▸ **INSTRUCTIONS TO FOLLOW**
Write out, as an exact transcription, the line that has "vain paranee. Matkalla lammaspaimen vie" and each line after it through the end of the data below.

Top of PROVIDED RECORDS

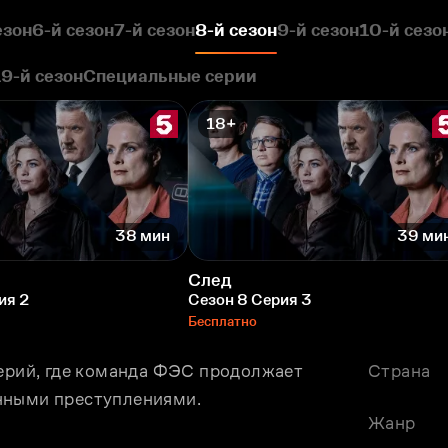
езон
6-й сезон
7-й сезон
8-й сезон
9-й сезон
10-й сезо
19-й сезон
Специальные серии
18+
38 мин
39 ми
След
ия 2
Сезон 8 Серия 3
Бесплатно
серий, где команда ФЭС продолжает 
Страна
нными преступлениями. 
Жанр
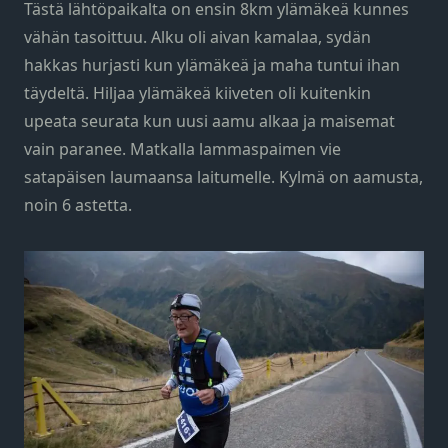
Tästä lähtöpaikalta on ensin 8km ylämäkeä kunnes
vähän tasoittuu. Alku oli aivan kamalaa, sydän
hakkas hurjasti kun ylämäkeä ja maha tuntui ihan
täydeltä. Hiljaa ylämäkeä kiiveten oli kuitenkin
upeata seurata kun uusi aamu alkaa ja maisemat
vain paranee. Matkalla lammaspaimen vie
satapäisen laumaansa laitumelle. Kylmä on aamusta,
noin 6 astetta.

Bottom of PROVIDED RECORDS

▸ **RESULT FOR THIS TASK**
vain paranee. Matkalla lammaspaimen vie
satapäisen laumaansa laitumelle. Kylmä on aamusta,
noin 6 astetta.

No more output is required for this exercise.